(Data to examine Opens)

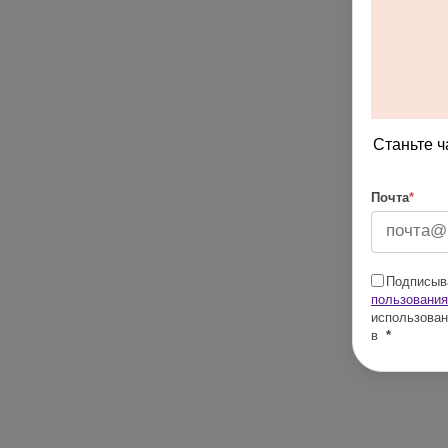
Станьте ч
Почта
*
Подписыва
пользования
использован
в
*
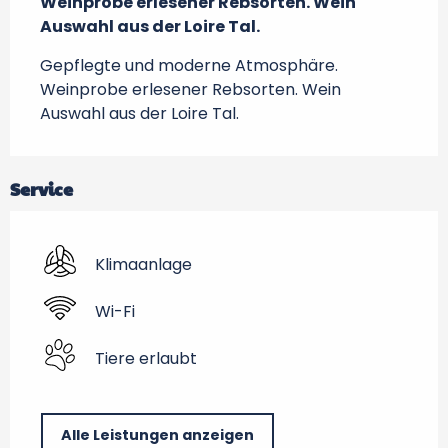
Weinprobe erlesener Rebsorten. Wein 
Auswahl aus der Loire Tal.
Gepflegte und moderne Atmosphäre. 
Weinprobe erlesener Rebsorten. Wein 
Auswahl aus der Loire Tal.
Service
Klimaanlage
Wi-Fi
Tiere erlaubt
Alle Leistungen anzeigen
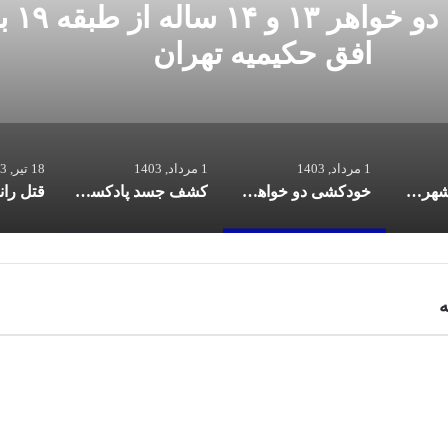
سد پادکستر ایرانی بعد از قتل هول
همسرش!
1 مرداد, 1403
1 مرداد, 1403
18 تیر, 1403
مرگ کارمند شهرداری تهران در آسانسور غیر ایمن شهرداری | واکنش عضو شورای شهر تهران
خودکشی دو خواهر ۱۳ و ۱۴ ساله از طبقه ۱۹ برج افق حکیمیه تهران
کشف جسد پادکستر ایرانی بعد از قتل هول‌ناک همسرش!
ه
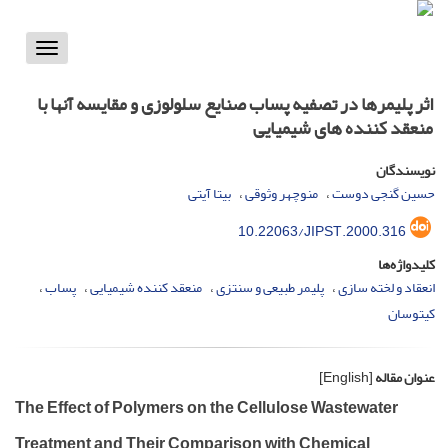
Toggle
vigation
اثر پلیمرها در تصفیه پساب صنایع سلولوزی و مقایسه آنها با
منعقد کننده های شیمیایی
نویسندگان
حسین گنجی دوست
منوچهر وثوقی
بیتا آیتی
10.22063/JIPST.2000.316
کلیدواژه‌ها
انعقاد و لخته سازی
پلیمر طبیعی و سنتزی
منعقد کننده شیمیایی
پساب
کیتوسان
عنوان مقاله
[English]
The Effect of Polymers on the Cellulose Wastewater
Treatment and Their Comparison with Chemical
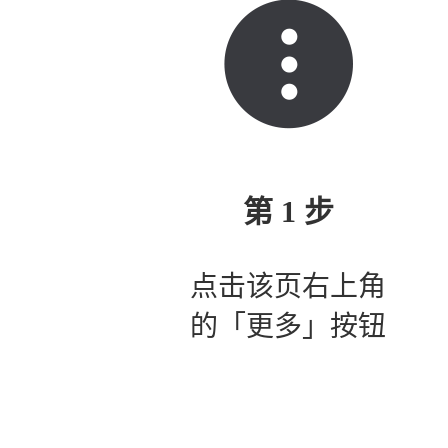
第 1 步
点击该页右上角
的「更多」按钮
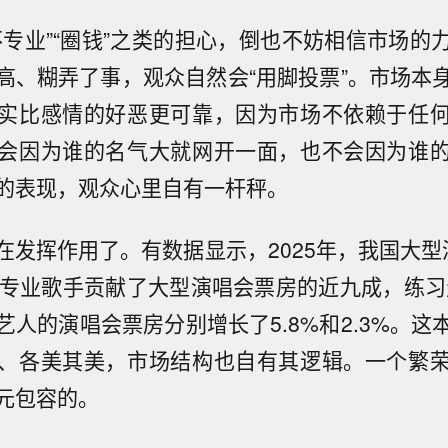
不专业”“圈钱”之类的担心，倒也不妨相信市场的
高、糊弄了事，观众自然会“用脚投票”。市场本
实比感情的好恶更可靠，因为市场不依赖于任
会因为谁的名气大就网开一面，也不会因为谁
的表现，观众心里自有一杆秤。
在发挥作用了。有数据显示，2025年，我国大型
中专业歌手贡献了大型演唱会票房的近九成，练习
艺人的演唱会票房分别增长了5.8%和2.3%。这
、各美其美，市场结构也自有其逻辑。一个繁
元包容的。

(Data to examine Closes)

### Activity
In the records, the line containing "عنوان مقاله" starts the span and the final line ends it. Output exactly that span, both ends included, with no pictures and nothing else.

### Answer to the problem
عنوان مقاله
[English]
The Effect of Polymers on the Cellulose Wastewater
Treatment and Their Comparison with Chemical
第 1 步
点击该页右上角
的「更多」按钮
不专业”“圈钱”之类的担心，倒也不妨相信市场的
高、糊弄了事，观众自然会“用脚投票”。市场本
实比感情的好恶更可靠，因为市场不依赖于任
会因为谁的名气大就网开一面，也不会因为谁
的表现，观众心里自有一杆秤。
在发挥作用了。有数据显示，2025年，我国大型
中专业歌手贡献了大型演唱会票房的近九成，练习
艺人的演唱会票房分别增长了5.8%和2.3%。这
、各美其美，市场结构也自有其逻辑。一个繁
元包容的。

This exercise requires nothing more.